After our group, we went back to Trujillo for our Psicología en Peru course. Tonight, we focused on statistics within the country, all of Latin America, as well as throughout the world. When we look at a global scale, depression happens to be the most common mental illness. However, in Latin America, only five percent of the adult population reportedly suffer from Depression. According to the NIH, “In 2015, an estimated 16.1 million adults aged 18 or older in the United States had at least one major depressive episode in the past year.” If so many people in the United States alone have experienced depression, why is the percentage so low in Latin America? It’s because so many people do not seek or receive mental health services. This number is merely what is reported.

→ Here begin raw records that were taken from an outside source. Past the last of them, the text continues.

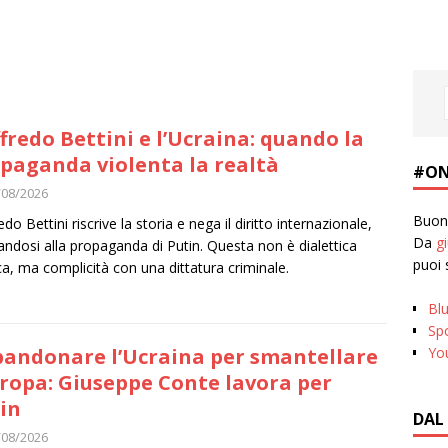
fredo Bettini e l’Ucraina: quando la
paganda violenta la realtà
#ON
/08/2026
Buona
do Bettini riscrive la storia e nega il diritto internazionale,
Da
g
eandosi alla propaganda di Putin. Questa non è dialettica
puoi 
ica, ma complicità con una dittatura criminale.
Bl
Spo
Yo
andonare l’Ucraina per smantellare
uropa: Giuseppe Conte lavora per
in
DAL
/08/2026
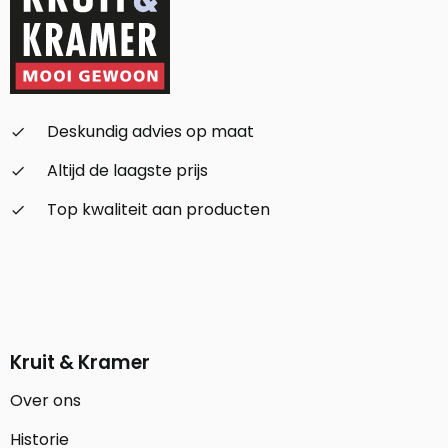
Deskundig advies op maat
check_small
Altijd de laagste prijs
check_small
Top kwaliteit aan producten
check_small
Kruit & Kramer
Over ons
Historie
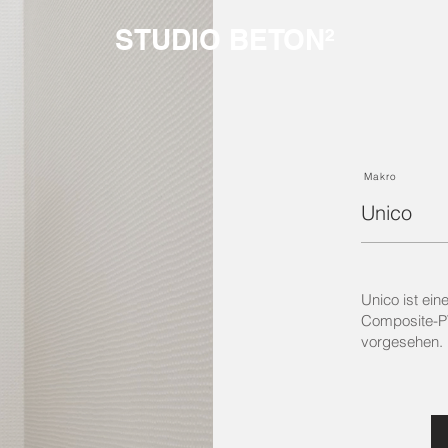
STUDIO BETON²
Makro
Unico
Unico ist ein
Composite-PV
vorgesehen.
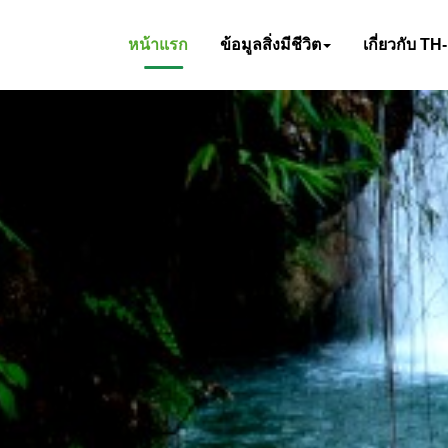
หน้าแรก
ข้อมูลสิ่งมีชีวิต
เกี่ยวกับ TH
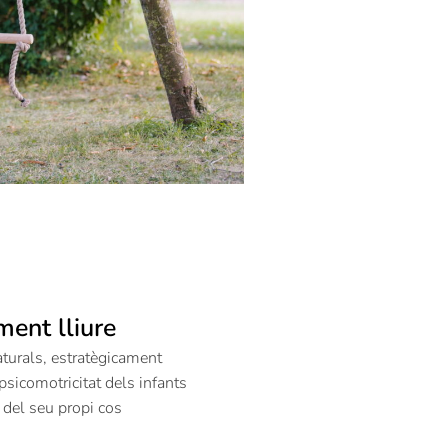
ent lliure
aturals, estratègicament
psicomotricitat dels infants
del seu propi cos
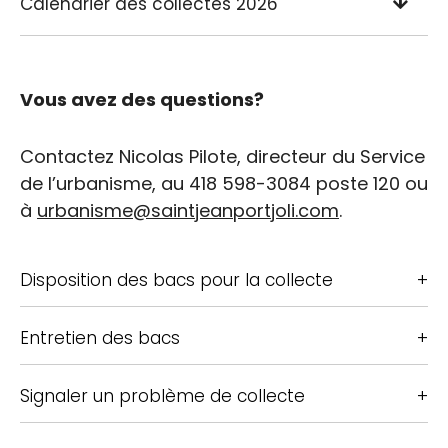
Calendrier des collectes 2026
Vous avez des questions?
Contactez Nicolas Pilote, directeur du Service
de l’urbanisme, au 418 598-3084 poste 120 ou
à
urbanisme@saintjeanportjoli.com
.
Disposition des bacs pour la collecte
Entretien des bacs
Signaler un problème de collecte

Among so many other challenges, stigma is the biggest problem pertaining to bringing attention to mental illness in Latin America, and especially Peru due to discrimination against mental health. If you seek any type of help or treatment, you’re considered “weak” or “crazy.” You’ll likely be asked, “Are you weak? You’re not strong enough to deal with this?” Alongside stigma, shame and misconceptions about having a mental illness come into play as well.

Even if we were to put stigma aside, psychoeducation is another challenge. If someone does in fact have a mental illness, many times, they’ll go to the local clinic with the belief that it’s a physical illness as opposed to a mental illness. In a perfect world, hypothetically speaking, of course, let’s say that someone does in fact go to the hospital for an issue pertaining to their mental health. As I mentioned the other week, you would have to wait days in the hospital before getting an appointment, and when you finally do get one, your appointment would only last a few minutes, and would consist of being asked a few “yes” or “no” questions to determine if you have depression.

There isn’t enough time to converse with the patient, so the odds of someone actually getting the help he or she needs and deserves are slim to none. But first, you’d have to overcome the stigma and shame in order to even make it to this point. And you’d have to hope that your family wouldn’t abandon you due to shame as well. Now if you want to talk about services, there is about 1 psychiatrist per every 300,000 people in Peru. If we were to look at another country, let’s say Colombia for example, there, you would find 2.1 psychiatrists per ever 10,000 people. Pretty significant difference, right?

The following statistics have been taken from Según el Instituto Nacional de Salud Mental (INSM) (2014): Nearly 5 million people (11.8%) in Peru suffer from some type of mental illness. 700,000 out of 1 million Peruvians suffer from depression, while 200,000 out of 1 million Peruvians suffer from some type of anxiety disorder. Less than 4 percent of these individuals receive services in specialized centers. Why, you may still ask? Fifty percent of such individuals believe they can overcome their mental illness on their own. Thirty percent don’t believe in treatment, and thirty percent don’t know where to go to receive services. (Yes, the percentages overlap.)

This is why education is so important. We must spread the word about mental health because until we can do so, millions of people will not receive the necessary services they require.